Hiermee wordt het verval op grote schaal niet gestopt, maar worden culturele technieken behouden en worden de fundamenten gelegd voor een nieuwe beschaving. Men kan een pionier zijn binnen de ineenstortende beschaving en de nieuwe co-creëren.
Alle beschavingen zijn vroeg of laat ten onder gegaan. Maar geen enkele was zo mondiaal als de onze vandaag. Daarom is de val van deze beschaving waarschijnlijk verwoestender dan ooit tevoren. Vooral in de westerse wereld zijn mensen veel van hun overlevingsvaardigheden kwijtgeraakt. Bijna niemand kent de natuur nog, kan op natuurlijke wijze gewassen verbouwen, jagen, verzamelen en vissen, huizen en hutten bouwen of werktuigen maken. We zijn afhankelijk geworden van een industrie die alles voor ons doet, en we hebben een illusie opgebouwd van glazen gevels, beton en digitale oppervlakken. Dit zal ons voortbestaan echter niet garanderen als de fundamenten weg zijn. Dan staan we er weer alleen voor, zonder al die tools. Dit gebrek aan vaardigheden zal verwoestende gevolgen hebben voor de overgrote meerderheid van de mensen in het Westen. Het zou kunnen zijn dat de achteruitgang van de huidige beschaving een stap achteruit is, vergelijkbaar met die van de mediterrane beschavingen in de bronstijd. Er zou een donkere eeuw kunnen volgen, waarin veel van de kennis, technieken en vaardigheden simpelweg onherstelbaar verloren gaan, al was het maar omdat veel ervan is opgeslagen op digitale gegevensdragers die zonder elektriciteit hun geheimen niet prijsgeven.

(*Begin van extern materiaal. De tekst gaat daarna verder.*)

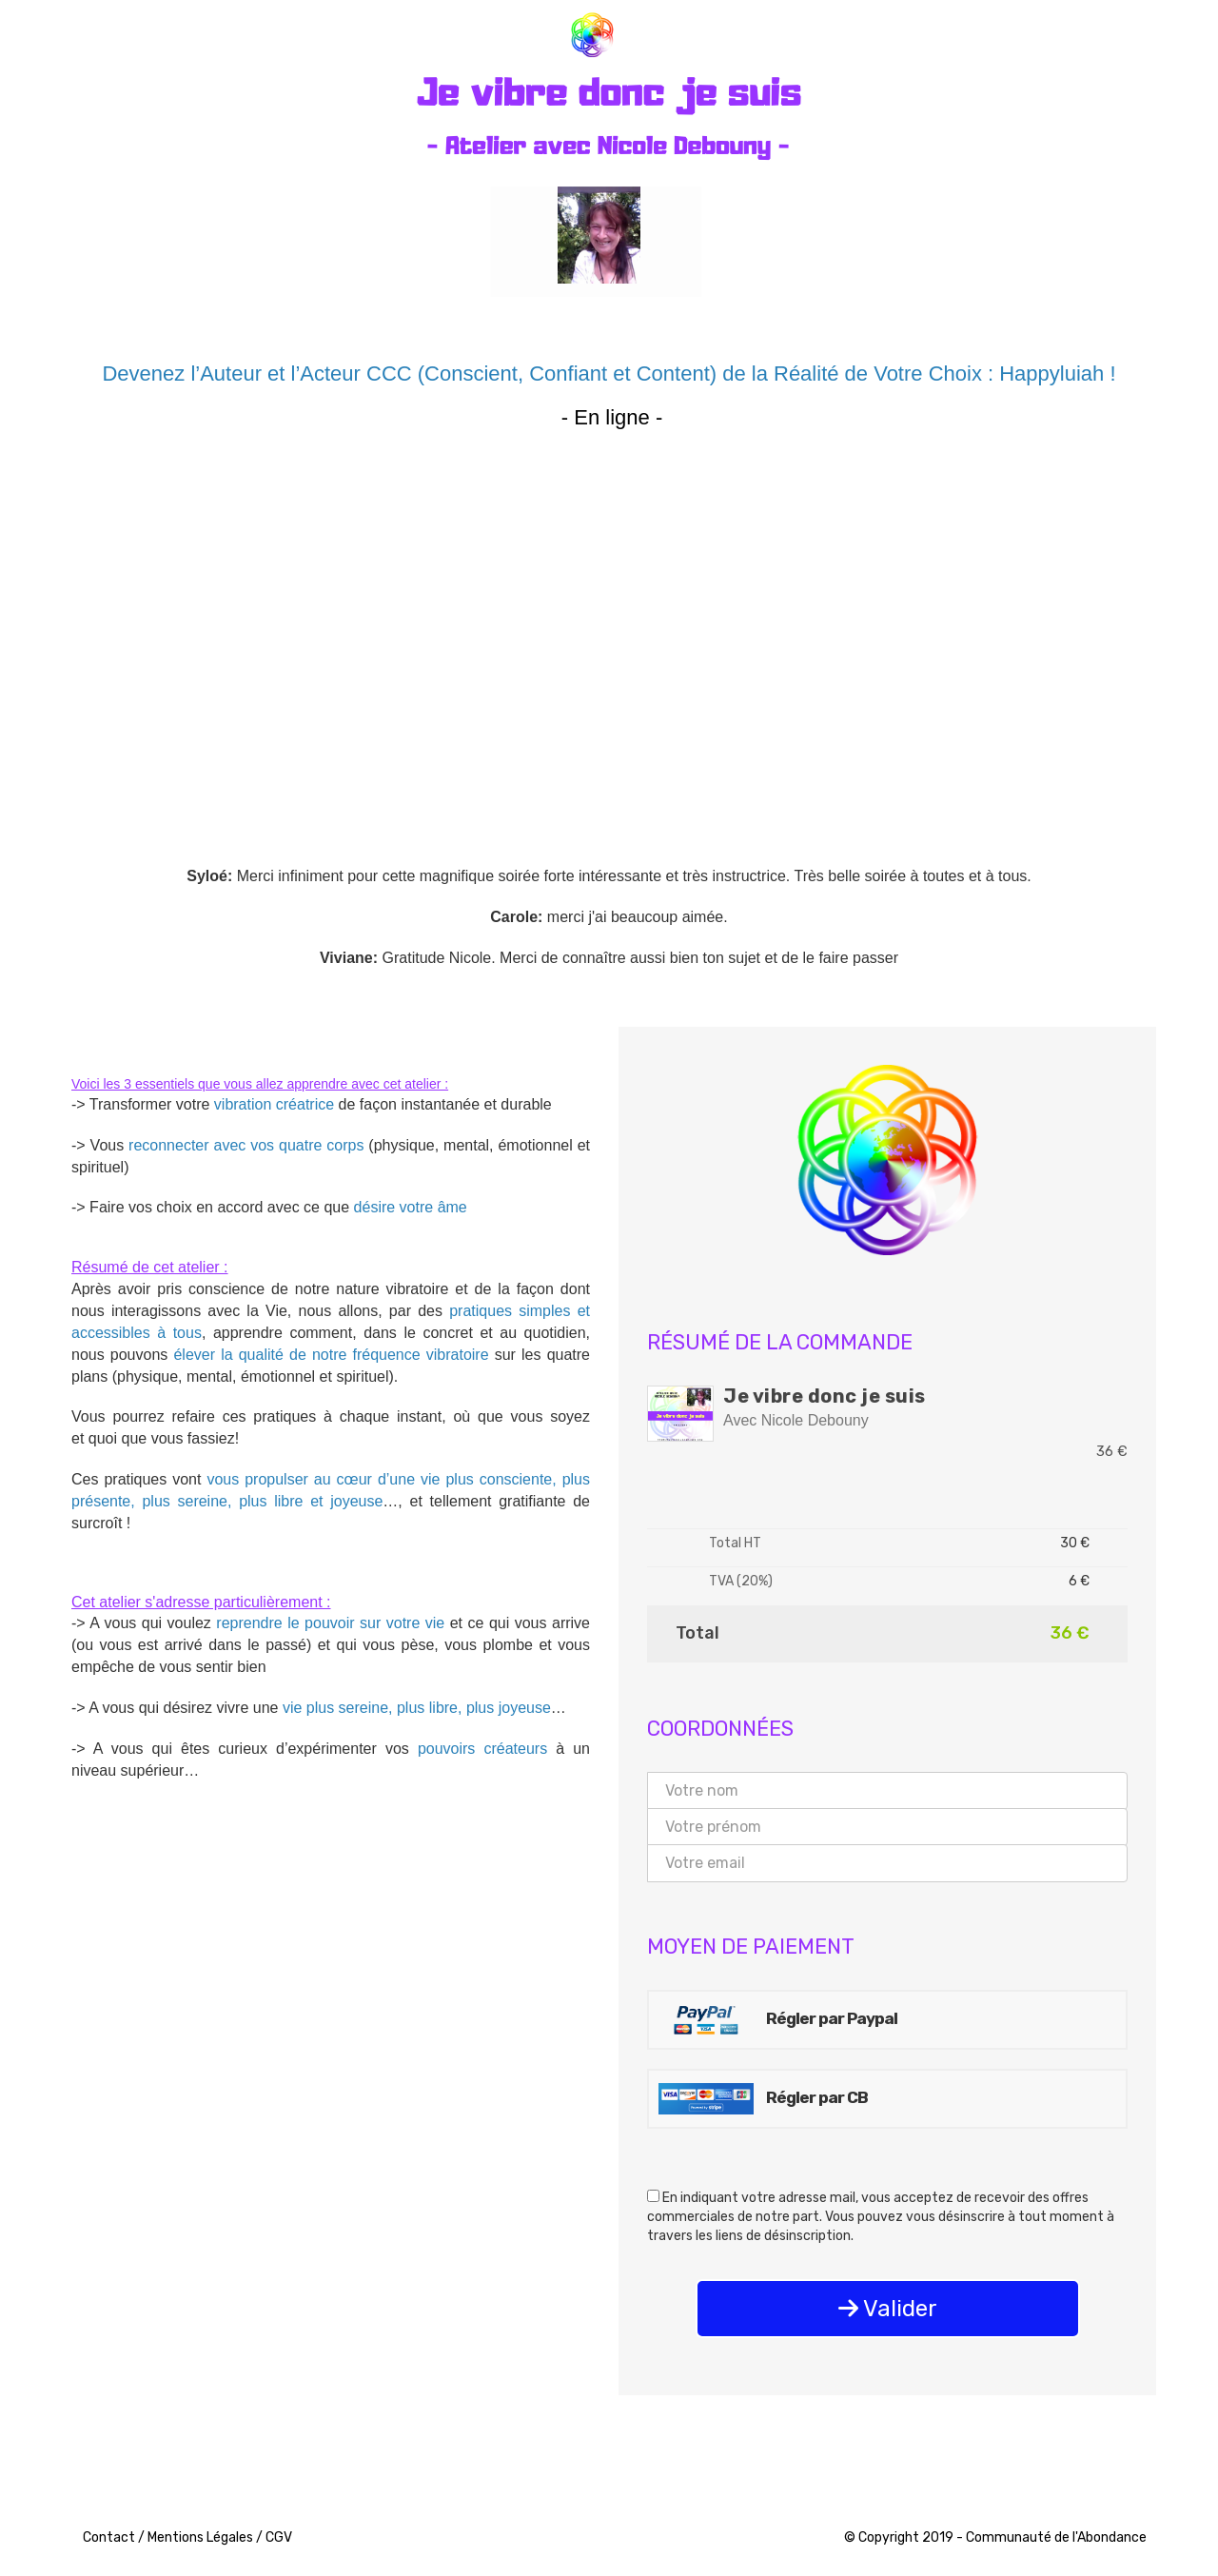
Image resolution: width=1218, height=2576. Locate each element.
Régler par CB (763, 2098)
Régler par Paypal (777, 2019)
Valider (887, 2308)
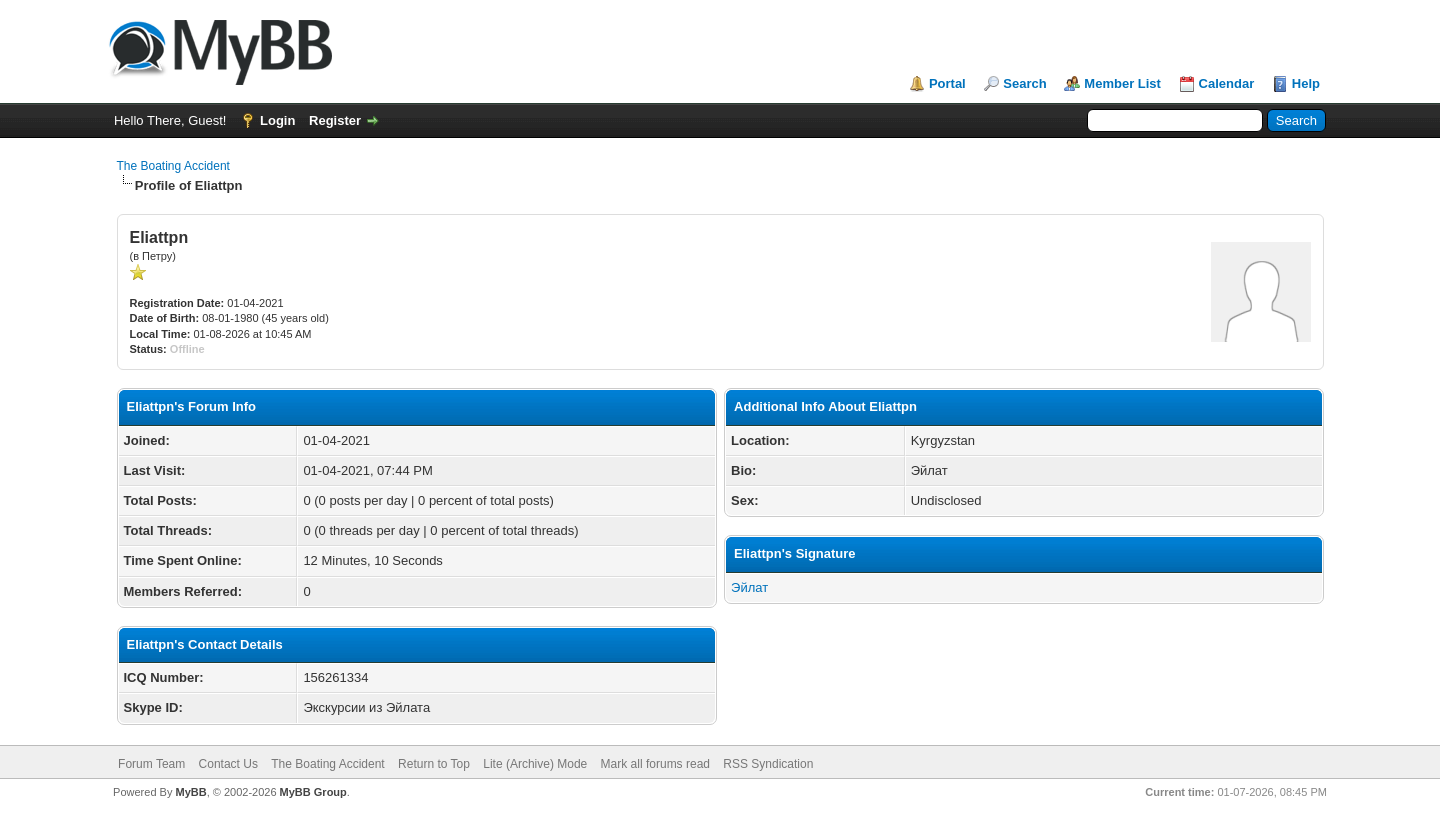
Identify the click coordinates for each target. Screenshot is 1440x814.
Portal (947, 83)
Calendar (1227, 83)
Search (1024, 83)
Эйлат (749, 587)
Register (335, 120)
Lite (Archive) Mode (535, 764)
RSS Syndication (768, 764)
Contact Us (228, 764)
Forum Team (151, 764)
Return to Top (434, 764)
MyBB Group (313, 792)
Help (1306, 83)
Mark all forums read (655, 764)
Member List (1122, 83)
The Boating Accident (173, 166)
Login (277, 120)
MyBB (190, 792)
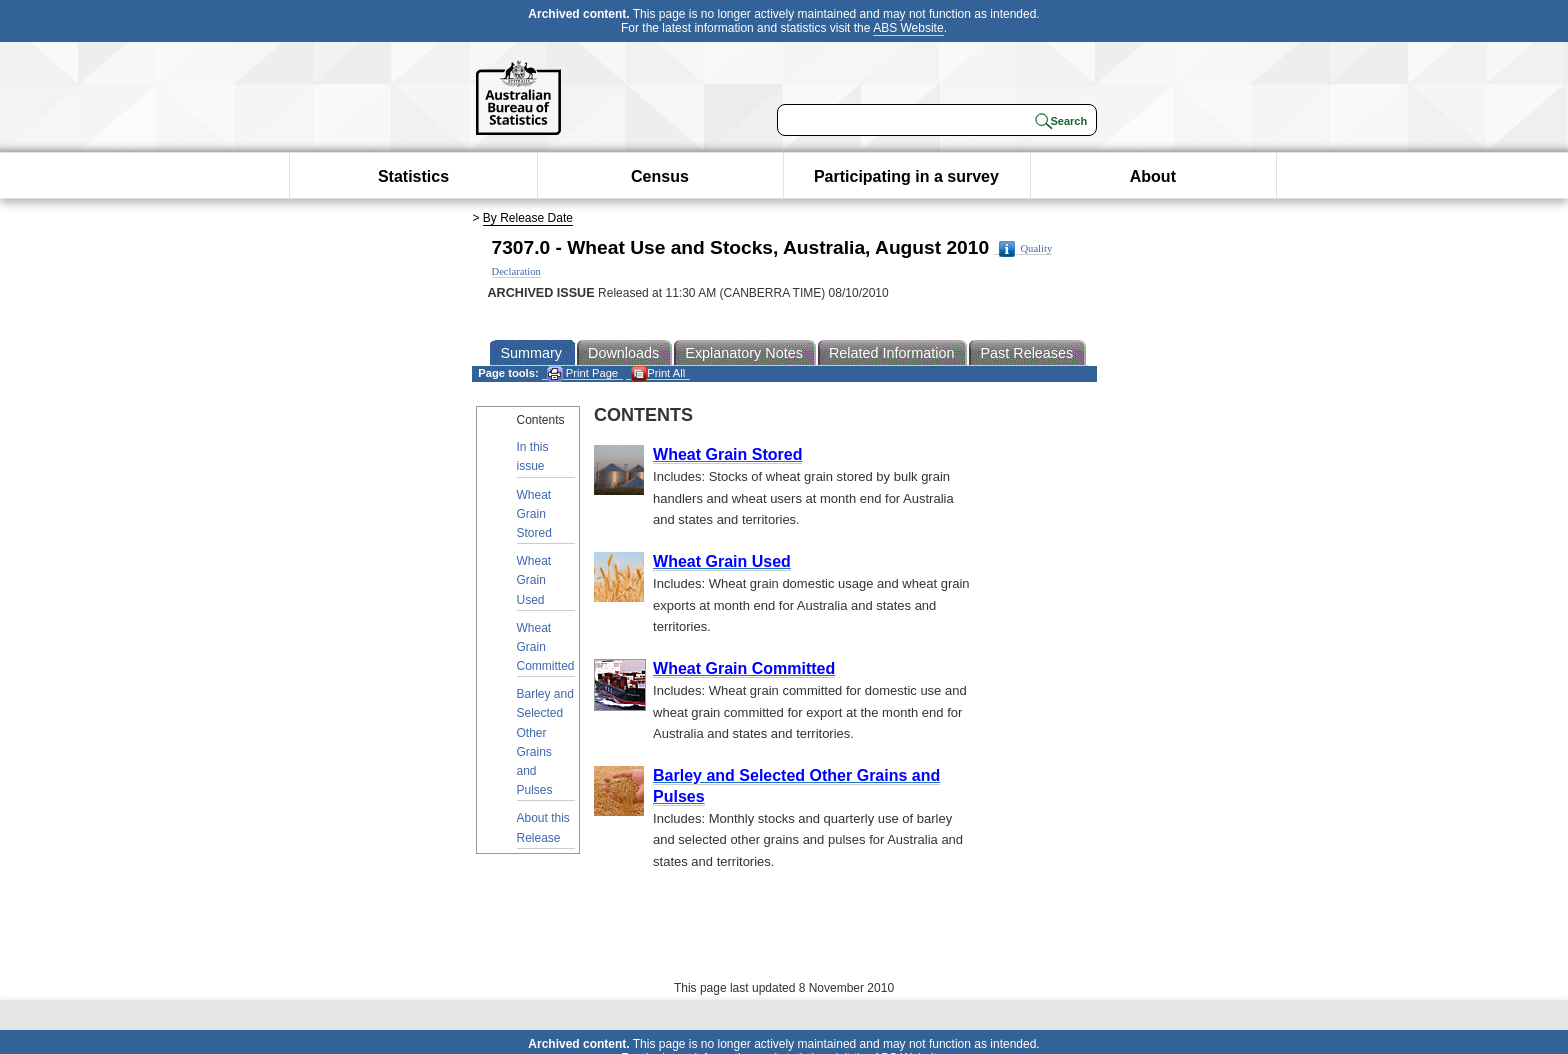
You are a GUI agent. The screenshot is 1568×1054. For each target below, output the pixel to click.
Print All (658, 373)
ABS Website (908, 28)
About (1153, 176)
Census (660, 176)
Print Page (582, 373)
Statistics (413, 176)
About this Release (543, 827)
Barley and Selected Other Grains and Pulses (545, 742)
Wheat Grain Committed (546, 647)
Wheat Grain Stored (534, 514)
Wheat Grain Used (534, 580)
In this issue (533, 456)
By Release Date (528, 218)
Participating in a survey (906, 176)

Het lijkt des te noodzakelijker om naast de bedwelmende ervaring van ondergang en de eigen vitaliteit de basis te leggen voor het begin van een nieuwe beschaving, in plaats van zich alleen maar te overgeven aan fatalistische symbolische handelingen zoals het kopen van waardevolle schilderijen of protesteren tegen de toestroom van vreemden . Omdat niets van dit alles het zinken zal stoppen, maar we kunnen de tijd daarna wel vormgeven.